The scent of clean linen and ozone and something that was simply, undeniably Keifer.

He moved with increasing urgency, but never losing that thread of care — adjusting, slowing when she needed, deepening when she pulled him closer. Her hands marked him in return — nails at his shoulders, fingers at his spine, guiding, claiming.

She was louder than she meant to be.

She didn't care.

Each breathless gasp, each fractured whisper of his name felt like freedom.

Keifer buried his face in her neck, voice ragged against her skin. "I've got you," he murmured again and again. "Always.
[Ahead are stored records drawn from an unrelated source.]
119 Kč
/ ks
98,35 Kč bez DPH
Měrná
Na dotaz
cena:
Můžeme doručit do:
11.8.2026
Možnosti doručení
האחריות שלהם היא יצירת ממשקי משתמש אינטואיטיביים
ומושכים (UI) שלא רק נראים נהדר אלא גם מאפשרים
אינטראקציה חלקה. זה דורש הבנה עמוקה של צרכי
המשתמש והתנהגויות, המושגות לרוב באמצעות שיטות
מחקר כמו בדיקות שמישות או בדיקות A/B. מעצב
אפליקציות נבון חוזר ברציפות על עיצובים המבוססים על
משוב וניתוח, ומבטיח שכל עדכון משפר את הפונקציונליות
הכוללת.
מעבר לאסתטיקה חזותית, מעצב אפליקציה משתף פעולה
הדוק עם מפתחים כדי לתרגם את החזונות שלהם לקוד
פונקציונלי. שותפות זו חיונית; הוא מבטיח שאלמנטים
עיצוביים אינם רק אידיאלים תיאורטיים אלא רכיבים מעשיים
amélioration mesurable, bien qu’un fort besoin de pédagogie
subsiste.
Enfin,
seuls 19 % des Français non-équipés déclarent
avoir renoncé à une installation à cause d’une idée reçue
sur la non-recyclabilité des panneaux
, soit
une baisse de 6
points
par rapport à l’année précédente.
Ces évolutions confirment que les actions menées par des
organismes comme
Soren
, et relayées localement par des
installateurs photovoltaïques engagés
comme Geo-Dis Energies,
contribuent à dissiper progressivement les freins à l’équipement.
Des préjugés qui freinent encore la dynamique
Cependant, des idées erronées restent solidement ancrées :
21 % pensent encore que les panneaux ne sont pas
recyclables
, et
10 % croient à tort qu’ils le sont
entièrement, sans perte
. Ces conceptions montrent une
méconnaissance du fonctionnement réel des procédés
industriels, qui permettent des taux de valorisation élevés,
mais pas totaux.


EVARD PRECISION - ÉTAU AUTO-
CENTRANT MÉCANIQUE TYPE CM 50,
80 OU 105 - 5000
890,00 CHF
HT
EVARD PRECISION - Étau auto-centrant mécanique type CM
I've always got you."

When the wave finally broke, it broke together.

Her back arched; his breath shattered against her shoulder. His name on her lips. Hers in his throat.

Silence followed.

But not emptiness.

This was the quiet of something fulfilled. Something chosen. Something sealed.

Keifer shifted gently, rolling to his side and pulling her with him until her back rested against his chest. His arm wrapped around her waist, holding her there like she belonged nowhere else.

Because she didn't.

He pressed a kiss to the back of her neck — slow, tender.

"Okay?" he whispered, voice rough.

Jay laced her fingers through his.

She couldn't find words.

So she squeezed his hand.

But inside the room?

Inside, there was only the steady rhythm of two hearts that had finally stopped running from each other.

And as sleep claimed them — limbs intertwined, breaths synced — there was no more "almost."

No more "what if."

No more waiting.

They were no longer a possibility.

They were inevitable.

It felt like home.

Hours passed—or maybe minutes. Time blurred.

They talked. Whispered. Shared things they'd never said aloud.

Keifer told her about the years she was with Yuri—the hollow days, the sleepless nights, the moment he almost gave up.

"I didn't," he said quietly. "Give up. But I came close."

Jay held him tighter. "I'm sorry."

"Don't be. It brought us here."

She kissed his chest—right over his heart.

"I used to dream about you," she admitted. "When everything was falling apart. When I thought I'd never see you again. I'd close my eyes and imagine you were there."

Keifer's voice was rough. "I was. In every way that mattered."

Jay looked up at him.

In the moonlight, he looked like a dream—soft edges, warm eyes, love written across every line of his face.

"I love you," she whispered.

He smiled—the smile that was just for her.

"I love you too. Always have. Always will."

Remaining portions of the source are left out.